A promise is simply a verbal assurance about a future event—that something will or will not take place. Does God will the future? Does God effect the future? Does God communicate to some people (like Abraham) what is going to happen?

If you reject all this as anthropomorphic, then how do you retranslate the covenant of Abraham (to take one example) in your own metaphysical categories? What does it literally amount to?
Literally, these things are not true. We describe them as such in order to explain what sort of relation we experience to God, but it clearly isn't a literal description, as if God chose from among His divine ideas and elected some of what He had created, for example. If we conceived those things as a literal description of God, we would be admitting absurdity.
What is absurd? That God has ideas? If so, why is that absurd?

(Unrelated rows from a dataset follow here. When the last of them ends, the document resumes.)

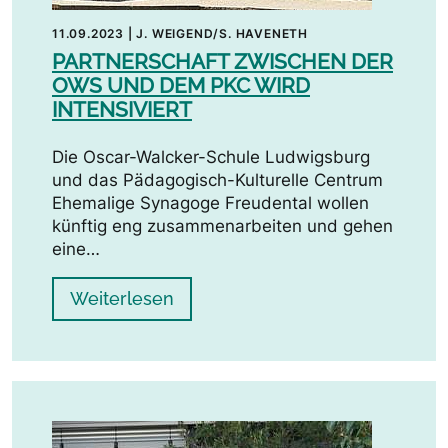
11.09.2023
|
J. WEIGEND/S. HAVENETH
PARTNERSCHAFT ZWISCHEN DER
OWS UND DEM PKC WIRD
INTENSIVIERT
Die Oscar-Walcker-Schule Ludwigsburg
und das Pädagogisch-Kulturelle Centrum
Ehemalige Synagoge Freudental wollen
künftig eng zusammenarbeiten und gehen
eine…
Weiterlesen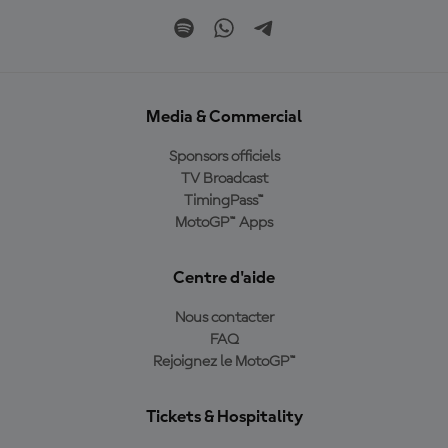
Media & Commercial
Sponsors officiels
TV Broadcast
TimingPass™
MotoGP™ Apps
Centre d'aide
Nous contacter
FAQ
Rejoignez le MotoGP™
Tickets & Hospitality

Or that God chooses to objectify some of his ideas in time and space? If so, how is that absurd?
"Intentions" is another anthropomorphism. Far from failing to distinguish the two, I am pointing out that the relationship between the two is utterly asymmetric. We aren't even real enough for God to have "intentions" toward us.
i) If you want to get technical about it, the question is not, in the first place, whether God has intentions toward "us," but whether he has intentions towards himself by choosing to enact one scenario of which he is capable rather than another scenario of which he is capable.

ii) In what sense are we not "real enough" for God to have intentions towards us? We can be "real" in two different ways:

a) God's idea of us.

b) God's objectification of his idea of us.

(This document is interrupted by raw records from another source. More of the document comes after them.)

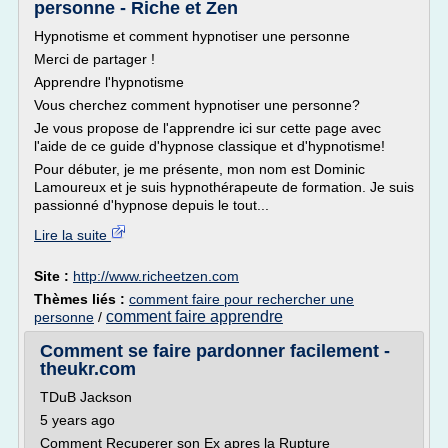
personne - Riche et Zen
Hypnotisme et comment hypnotiser une personne
Merci de partager !
Apprendre l'hypnotisme
Vous cherchez comment hypnotiser une personne?
Je vous propose de l'apprendre ici sur cette page avec
l'aide de ce guide d'hypnose classique et d'hypnotisme!
Pour débuter, je me présente, mon nom est Dominic
Lamoureux et je suis hypnothérapeute de formation. Je suis
passionné d'hypnose depuis le tout...
Lire la suite
Site :
http://www.richeetzen.com
Thèmes liés :
comment faire pour rechercher une
comment faire apprendre
personne
/
Comment se faire pardonner facilement -
theukr.com
TDuB Jackson
5 years ago
Comment Recuperer son Ex apres la Rupture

iii) Even fictions can be the object of intentions. A novelist has intentions with respect to his fictional characters. They are what he intends them to be. They do whatever he intends them to do.

Notice how Prejean treats the Bible the way the Gnostics treated the Bible. The Gnostics didn't outright deny the Bible. Instead, they treated the Bible as if it was written in a code language, and they ran the Bible through their metaphysical grid, so that the meaning of Scripture was transmuted into Gnostic categories.

Prejean does the same thing. He has his metaphysical scheme, from some version of natural theology, and he launders the Bible in his vat of metaphysical dye until he's bleached out the original meaning and colored in what he's prepared to believe—apart from Scripture and in defiance of Scripture.
Second causes?" Care to justify that metaphysically?
Every birth is not a virgin birth.
And "facilitate?" Is it possible to make things easier for God?
Did I say God uses second cause to make things "easier" on himself? No.

But God doesn't create every tree ex nihilo. Rather, he creates a set of seed-bearing trees ex nihilo, while they, in turn, create other trees via ordinary providence.
First, the idea of divine speech IS inherently anthropomorphic. At least, Wolterstorff's notion of endorsement of illocutional acts seems to require that, which is why I believe his response to Barth's objection that only God can reveal Himself fails. Divine speech (in the sense of endorsement) isn't actually divine revelation.
Was I offering a running commentary on Wolterstorff? No. Rather, I gave my own account.
Second, you have to prove that God actually did these things; saying that he could doesn't prove that He ever did.
i) I didn't say he did these things. I'm taking my examples from Scripture. This is how the Bible describes the modalities of divine communication.

ii) Do I have to prove to you that God uses various media like angels, prophets, and visions to communicate his will?

If you're an atheist, and I'm trying to persuade you, then, yes, the onus would be on me. Are you an atheist, Jonathan Prejean?

iii) Or is the business about angels, prophets and visions in Scripture just another anthropomorphism which you launder in your vat of metaphysical dye?
Since you have no actual knowledge of any of these things, your assertion is worthless. Suppose that I think you're making it all up and nothing the Scripture describes actually happened. Prove that it did.
i) Prejean keeps piling on corroborative evidence to show that when an Evangelical gets into a debate with a Catholic, he must treat the Catholic as an atheist. I appreciate your concession, Jonathan, but that doesn't leave me with much to prove. If Catholicism is equivalent to atheism, then you've dynamited your position from within before I ever fired a shot.

ii) As usual, Prejean can't keep track of his own argument. The question at issue, as he himself has framed it, is whether the notion of divine speech is inherently anthropomorphic.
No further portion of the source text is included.